Tenho mergulhado em alguns dados de produção de cobre e uma imagem bastante interessante está surgindo sobre de onde realmente vem o cobre do mundo. A maioria das pessoas não percebe o quão concentrado isso realmente é.



O Chile domina absolutamente como o maior país produtor de cobre por uma margem enorme - eles extraem 5,3 milhões de toneladas métricas anualmente, o que é basicamente um quarto do fornecimento global. Isso é impressionante quando você pensa nisso. O país possui operações massivas, desde a estatal Codelco até a Escondida da BHP, que é literalmente a maior mina de cobre do mundo. Ainda mais louco, espera-se que o Chile atinja 6 milhões de toneladas em 2025 com a entrada de nova capacidade.

Mas aqui é onde fica interessante. A República Democrática do Congo pulou para o segundo lugar com 3,3 milhões de toneladas métricas - um salto enorme em relação a alguns anos atrás. O projeto Kamoa-Kakula da Ivanhoe é um divisor de águas lá. Depois, vem o Peru com 2,6 milhões de toneladas, embora esteja enfrentando alguns obstáculos de produção devido a problemas de manutenção.

A China está com 1,8 milhão de toneladas métricas de cobre extraído, o que parece modesto até você perceber que eles processam 12 milhões de toneladas métricas de cobre refinado - mais de 40% do total mundial. Eles são praticamente o centro de refino do cobre global.

O que chamou minha atenção é que a Indonésia e os EUA agora estão empatados com 1,1 milhão de toneladas métricas cada. A Indonésia tem aumentado sua produção de forma constante, enquanto a produção dos EUA vem declinando. Rússia, Austrália, Cazaquistão e México completam o top 10, mas seus volumes são significativamente menores.

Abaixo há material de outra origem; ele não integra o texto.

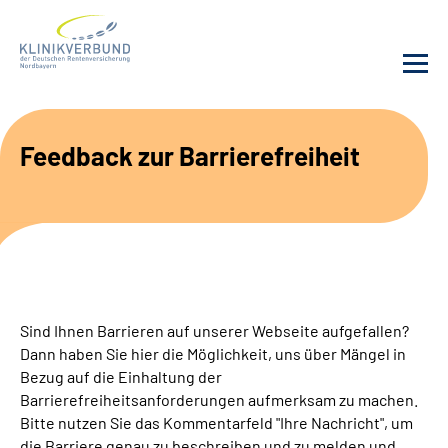
Unsere Kliniken
Feedback zur Barrierefreiheit
Behandlungsangebot
Sozialdienste & Zuweisende
Karriere
Sind Ihnen Barrieren auf unserer Webseite aufgefallen?
Dann haben Sie hier die Möglichkeit, uns über Mängel in
Erweiterte Suche
Bezug auf die Einhaltung der
Barrierefreiheitsanforderungen aufmerksam zu machen.
Gebärdensprache
Bitte nutzen Sie das Kommentarfeld "Ihre Nachricht", um
die Barriere genau zu beschreiben und zu melden und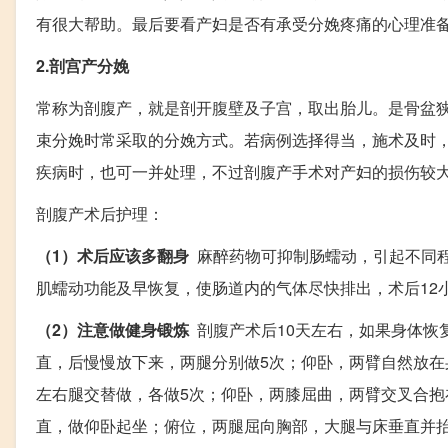
有很大帮助。最后要看产妇是否有承受分娩疼痛的心理准
2.剖宫产分娩
常称为剖腹产，就是剖开腹壁及子宫，取出胎儿。是骨盆
束分娩时常采取的分娩方式。若病例选择得当，施术及时
疾病时，也可一并处理，不过剖腹产手术对产妇的损伤较
剖腹产术后护理：
（1）术后应该多翻身
麻醉药物可抑制肠蠕动，引起不同程
肌蠕动功能及早恢复，使肠道内的气体尽快排出，术后12
（2）注意做健身锻炼
剖腹产术后10天左右，如果身体恢
直，后慢慢放下来，两腿分别做5次；仰卧，两臂自然放
左右腿交替做，各做5次；仰卧，两膝屈曲，两臂交叉合
直，做仰卧起坐；俯位，两腿屈向胸部，大腿与床垂直并抬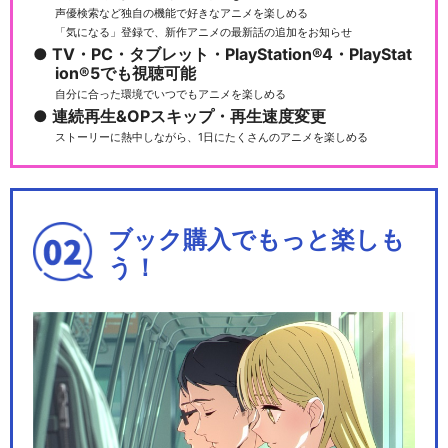
声優検索など独自の機能で好きなアニメを楽しめる
「気になる」登録で、新作アニメの最新話の追加をお知らせ
TV・PC・タブレット・PlayStation®4・PlayStat
ion®5でも視聴可能
ワンピース 第406～407話
自分に合った環境でいつでもアニメを楽しめる
連続再生&OPスキップ・再生速度変更
ストーリーに熱中しながら、1日にたくさんのアニメを楽しめる
ワンピース 女ヶ島編
ブック購入でもっと楽しも
う！
ワンピース インペルダウン編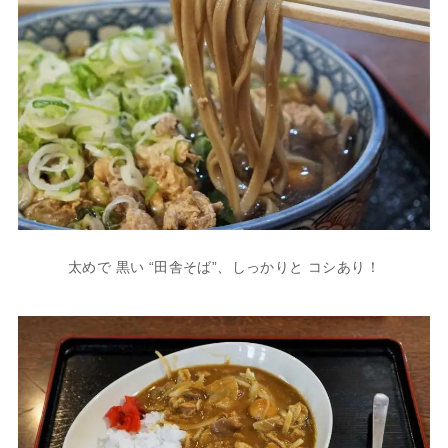
太めで 黒い “田舎そば”、しっかりと コシあり！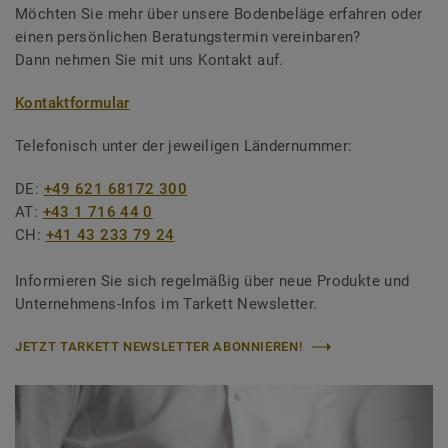
Möchten Sie mehr über unsere Bodenbeläge erfahren oder
einen persönlichen Beratungstermin vereinbaren?
Dann nehmen Sie mit uns Kontakt auf.
Kontaktformular
Telefonisch unter der jeweiligen Ländernummer:
DE:
+49 621 68172 300
AT:
+43 1 716 44 0
CH:
+41 43 233 79 24
Informieren Sie sich regelmäßig über neue Produkte und
Unternehmens-Infos im Tarkett Newsletter.
JETZT TARKETT NEWSLETTER ABONNIEREN!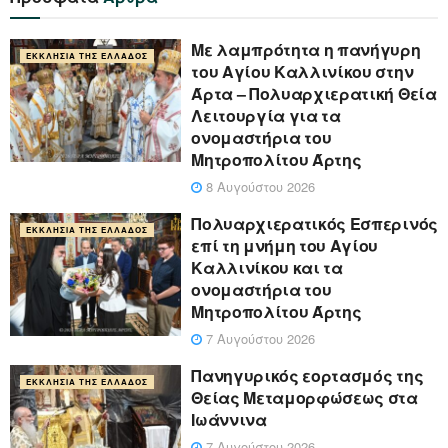
Με λαμπρότητα η πανήγυρη
ΕΚΚΛΗΣΊΑ ΤΗΣ ΕΛΛΆΔΟΣ
του Αγίου Καλλινίκου στην
Άρτα – Πολυαρχιερατική Θεία
Λειτουργία για τα
ονομαστήρια του
Μητροπολίτου Άρτης
8 Αυγούστου 2026
Πολυαρχιερατικός Εσπερινός
ΕΚΚΛΗΣΊΑ ΤΗΣ ΕΛΛΆΔΟΣ
επί τη μνήμη του Αγίου
Καλλινίκου και τα
ονομαστήρια του
Μητροπολίτου Άρτης
7 Αυγούστου 2026
Πανηγυρικός εορτασμός της
ΕΚΚΛΗΣΊΑ ΤΗΣ ΕΛΛΆΔΟΣ
Θείας Μεταμορφώσεως στα
Ιωάννινα
7 Αυγούστου 2026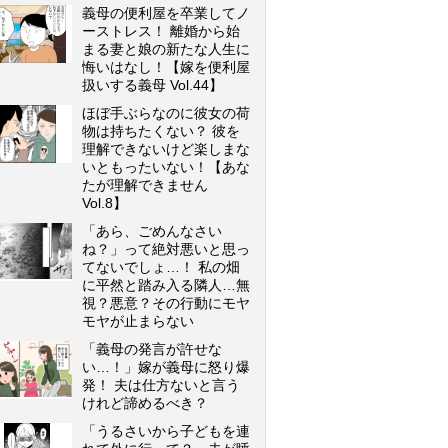
義母の便利屋を卒業してノ
ーストレス！ 離婚から始
まる妻と娘の新たな人生に
悔いはなし！【嫁を便利屋
扱いする義母 Vol.44】
ほぼ手ぶらなのに彼女の荷
物は持ちたくない？ 彼を
理解できないけど楽しまな
いともったいない！【あな
たが理解できません
Vol.8】
「あら、ごめんなさい
ね？」って絶対悪いと思っ
てないでしょ…！ 私の畑
に平然と踏み入る隣人…無
視？悪意？その行動にモヤ
モヤが止まらない
「義母の発言が許せな
い…！」嫁が義母に怒り爆
発！ 夫は仕方ないと言う
けれど諦めるべき？
「うるさいから子どもを連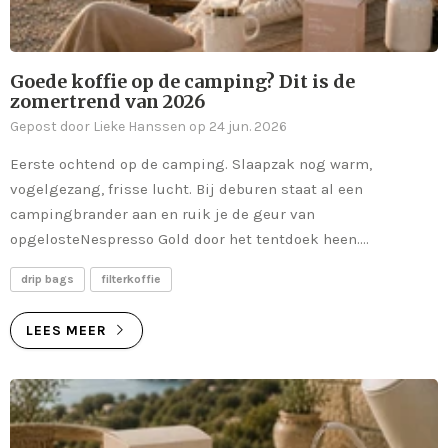
Goede koffie op de camping? Dit is de
zomertrend van 2026
Gepost door Lieke Hanssen op 24 jun. 2026
Eerste ochtend op de camping. Slaapzak nog warm,
vogelgezang, frisse lucht. Bij deburen staat al een
campingbrander aan en ruik je de geur van
opgelosteNespresso Gold door het tentdoek heen....
drip bags
filterkoffie
LEES MEER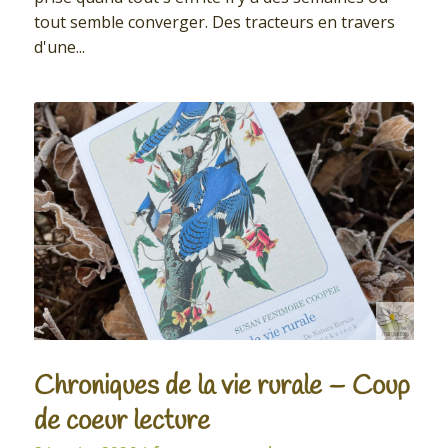
tout semble converger. Des tracteurs en travers
d'une...
Chroniques de la vie rurale – Coup
de coeur lecture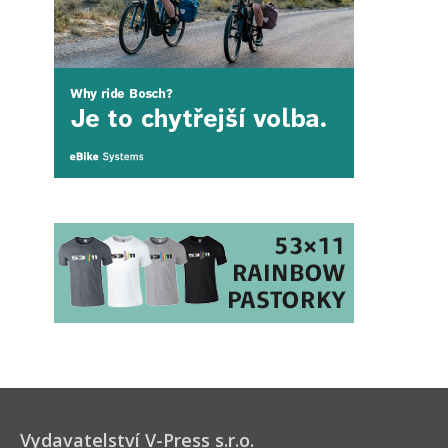
Vydavatelství V-Press s.r.o.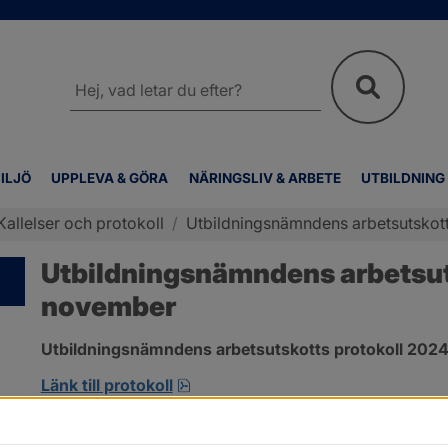
Sök
på
webbplatsen
ILJÖ
UPPLEVA & GÖRA
NÄRINGSLIV & ARBETE
UTBILDNING
Kallelser och protokoll
/
Utbildningsnämndens arbetsutskot
Utbildningsnämndens arbetsuts
november
Utbildningsnämndens arbetsutskotts protokoll 2024-1
pdf, 170.4 kB, öppnas i nytt fönst
Länk till protokoll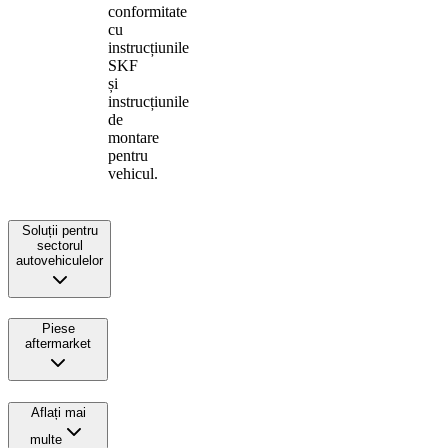
conformitate
cu
instrucțiunile
SKF
și
instrucțiunile
de
montare
pentru
vehicul.
Soluții pentru
sectorul
autovehiculelor
Piese
aftermarket
Aflați mai
multe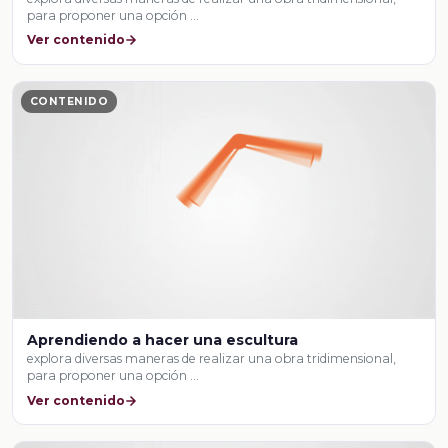
para proponer una opción …
Ver contenido
CONTENIDO
Aprendiendo a hacer una escultura
explora diversas maneras de realizar una obra tridimensional,
para proponer una opción …
Ver contenido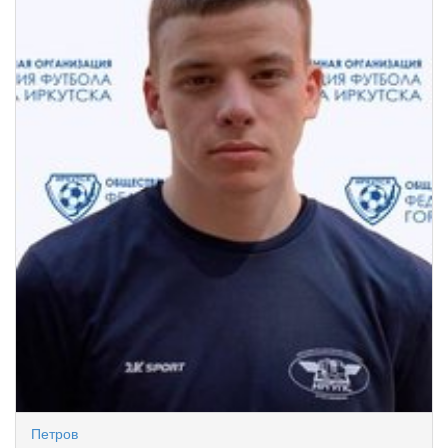
Петров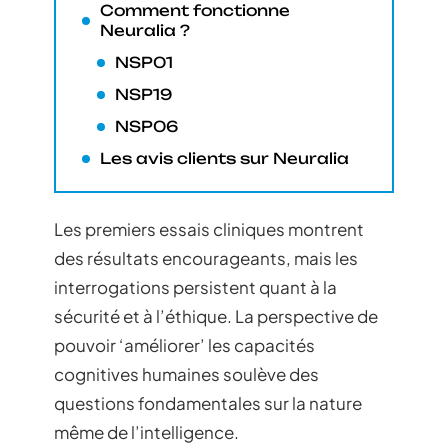
Comment fonctionne
Neuralia ?
NSP01
NSP19
NSP06
Les avis clients sur Neuralia
Les premiers essais cliniques montrent
des résultats encourageants, mais les
interrogations persistent quant à la
sécurité et à l’éthique. La perspective de
pouvoir ‘améliorer’ les capacités
cognitives humaines soulève des
questions fondamentales sur la nature
même de l’intelligence.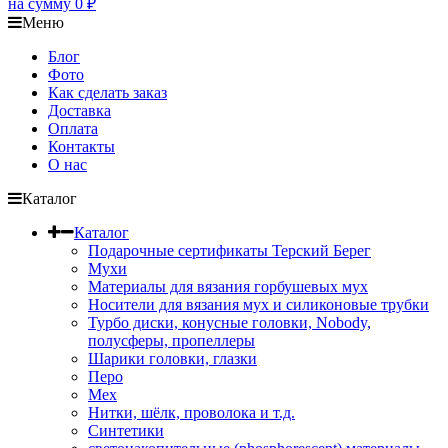
на сумму
0
₽
Меню
Блог
Фото
Как сделать заказ
Доставка
Оплата
Контакты
О нас
Каталог
Каталог
Подарочные сертификаты Терский Берег
Мухи
Материалы для вязания горбушевых мух
Носители для вязания мух и силиконовые трубки
Турбо диски, конусные головки, Nobody,
полусферы, пропеллеры
Шарики головки, глазки
Перо
Мех
Нитки, шёлк, проволока и т.д.
Синтетики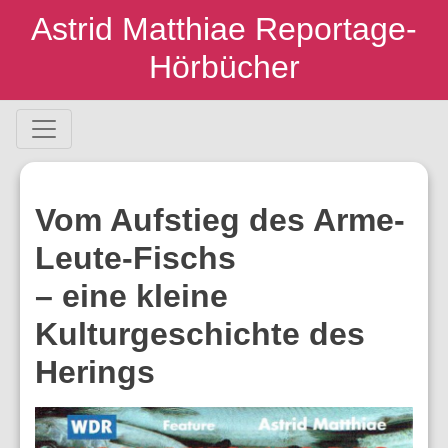
Skip
Astrid Matthiae Reportage-
to
Hörbücher
content
Vom Aufstieg des Arme-
Leute-Fischs
– eine kleine
Kulturgeschichte des
Herings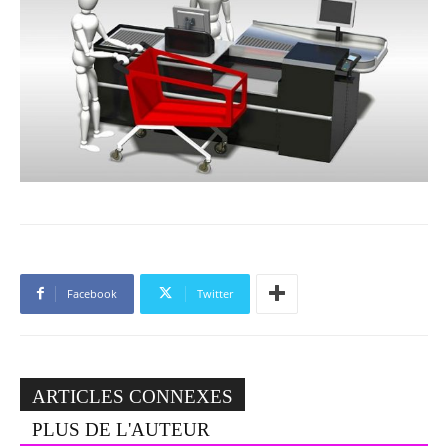
Facebook
Twitter
ARTICLES CONNEXES
PLUS DE L'AUTEUR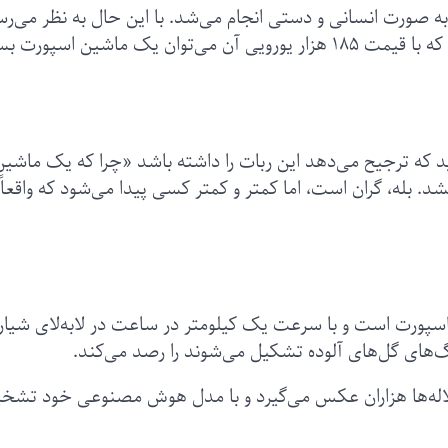
ه صورت انسانی و دستی انجام می‌شد. با این حال به نظر می‌ر
قیمت این ربات تا حدی مقرون به صرفه نباشد چرا که با قیمت ۱۸۵ هزار یورویی آن می‌توان یک ماشین اسپور
ید که ترجیح می‌دهد این ربات را داشته باشد «چرا که یک ماشین
کشد. بله، گران است، اما کمتر و کمتر کسی پیدا می‌شود که واقعاً
پورت است و با سرعت یک کیلومتر در ساعت در لابه‌لای شیار
رگ‌های گل‌های آلوده تشکیل می‌شوند را رصد می‌کند.
ز لاله‌ها هزاران عکس می‌گیرد و با مدل هوش مصنوعی خود تش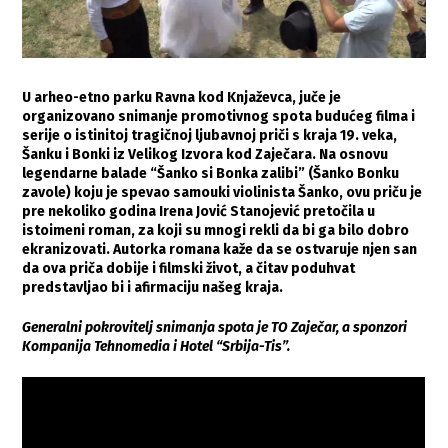
U arheo-etno parku Ravna kod Knjaževca, juče je
organizovano snimanje promotivnog spota budućeg filma i
serije o istinitoj tragičnoj ljubavnoj priči s kraja 19. veka,
Šanku i Bonki iz Velikog Izvora kod Zaječara. Na osnovu
legendarne balade “Šanko si Bonka zalibi” (Šanko Bonku
zavole) koju je spevao samouki violinista Šanko, ovu priču je
pre nekoliko godina Irena Jović Stanojević pretočila u
istoimeni roman, za koji su mnogi rekli da bi ga bilo dobro
ekranizovati. Autorka romana kaže da se ostvaruje njen san
da ova priča dobije i filmski život, a čitav poduhvat
predstavljao bi i afirmaciju našeg kraja.
Generalni pokrovitelj snimanja spota je TO Zaječar, a sponzori
Kompanija Tehnomedia i Hotel “Srbija-Tis”.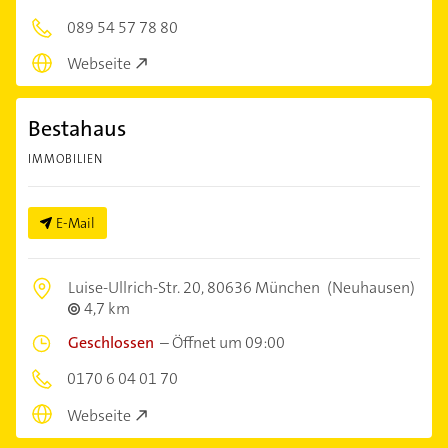
089 54 57 78 80
Webseite
Bestahaus
IMMOBILIEN
E-Mail
Luise-Ullrich-Str. 20,
80636 München
(Neuhausen)
4,7 km
Geschlossen
–
Öffnet um 09:00
0170 6 04 01 70
Webseite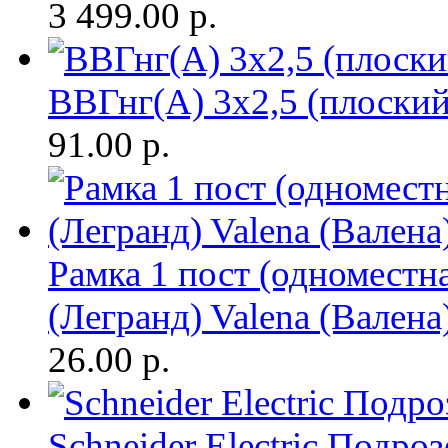
3 499.00
р.
ВВГнг(A) 3х2,5 (плоски
91.00
р.
Рамка 1 пост (одноместн
(Легранд) Valena (Валена
26.00
р.
Schneider Electric Подр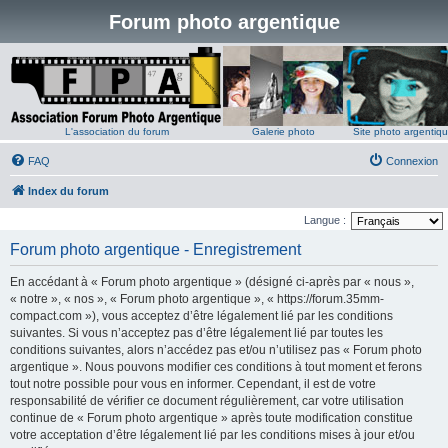
Forum photo argentique
L'association du forum
Galerie photo
Site photo argentiq
FAQ
Connexion
Index du forum
Langue :
Forum photo argentique - Enregistrement
En accédant à « Forum photo argentique » (désigné ci-après par « nous »,
« notre », « nos », « Forum photo argentique », « https://forum.35mm-
compact.com »), vous acceptez d’être légalement lié par les conditions
suivantes. Si vous n’acceptez pas d’être légalement lié par toutes les
conditions suivantes, alors n’accédez pas et/ou n’utilisez pas « Forum photo
argentique ». Nous pouvons modifier ces conditions à tout moment et ferons
tout notre possible pour vous en informer. Cependant, il est de votre
responsabilité de vérifier ce document régulièrement, car votre utilisation
continue de « Forum photo argentique » après toute modification constitue
votre acceptation d’être légalement lié par les conditions mises à jour et/ou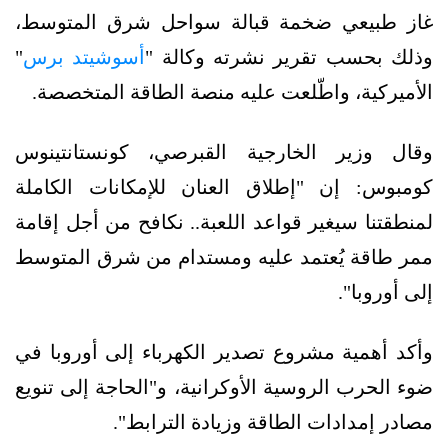
غاز طبيعي ضخمة قبالة سواحل شرق المتوسط،
وذلك بحسب تقرير نشرته وكالة "
أسوشيتد برس
"
الأميركية، واطّلعت عليه منصة الطاقة المتخصصة.
وقال وزير الخارجية القبرصي، كونستانتينوس
كومبوس: إن "إطلاق العنان للإمكانات الكاملة
لمنطقتنا سيغير قواعد اللعبة.. نكافح من أجل إقامة
ممر طاقة يُعتمد عليه ومستدام من شرق المتوسط
إلى أوروبا".
وأكد أهمية مشروع تصدير الكهرباء إلى أوروبا في
ضوء الحرب الروسية الأوكرانية، و"الحاجة إلى تنويع
مصادر إمدادات الطاقة وزيادة الترابط".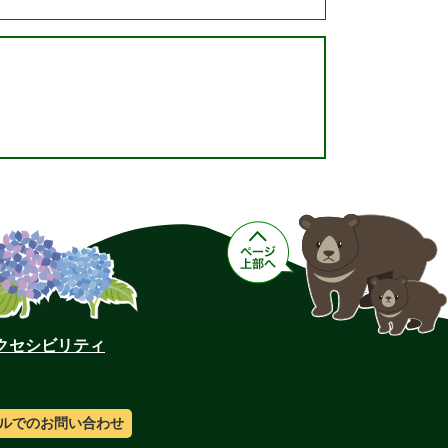
クセシビリティ
ルでのお問い合わせ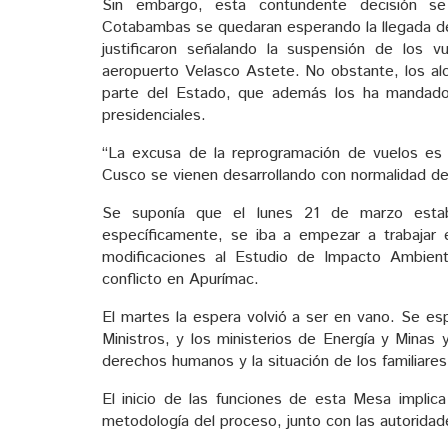
Sin embargo, esta contundente decisión s
Cotabambas se quedaran esperando la llegada de 
justificaron señalando la suspensión de los 
aeropuerto Velasco Astete. No obstante, los alc
parte del Estado, que además los ha mandado h
presidenciales.
“La excusa de la reprogramación de vuelos es 
Cusco se vienen desarrollando con normalidad des
Se suponía que el lunes 21 de marzo estab
específicamente, se iba a empezar a trabajar 
modificaciones al Estudio de Impacto Ambient
conflicto en Apurímac.
El martes la espera volvió a ser en vano. Se es
Ministros, y los ministerios de Energía y Minas
derechos humanos y la situación de los familiares
El inicio de las funciones de esta Mesa implic
metodología del proceso, junto con las autoridad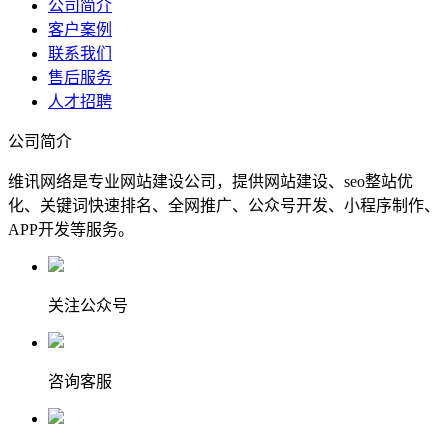
公司简介
客户案例
联系我们
售后服务
人才招聘
公司简介
维讯网络是专业网站建设公司，提供网站建设、seo整站优
化、关键词快速排名、全网推广、公众号开发、小程序制作、
APP开发等服务。
关注公众号
咨询客服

O que está impulsionando tudo isso? A transição energética está criando uma demanda massiva por cobre - eletrificação, melhorias na rede, infraestrutura renovável. Ainda assim, apesar das condições de oferta apertadas, os preços têm sido voláteis porque a China tem sido lenta nos investimentos em infraestrutura. O consenso é que estamos caminhando para déficits de oferta de cobre nos próximos anos, o que deve sustentar os preços daqui para frente.

Se você acompanha ciclos de commodities, a dinâmica do maior país produtor de cobre definitivamente vale a pena monitorar. O risco de concentração no Chile é real, e qualquer interrupção lá pode reverberar rapidamente nos mercados globais. Tempos interessantes pela frente para o metal vermelho.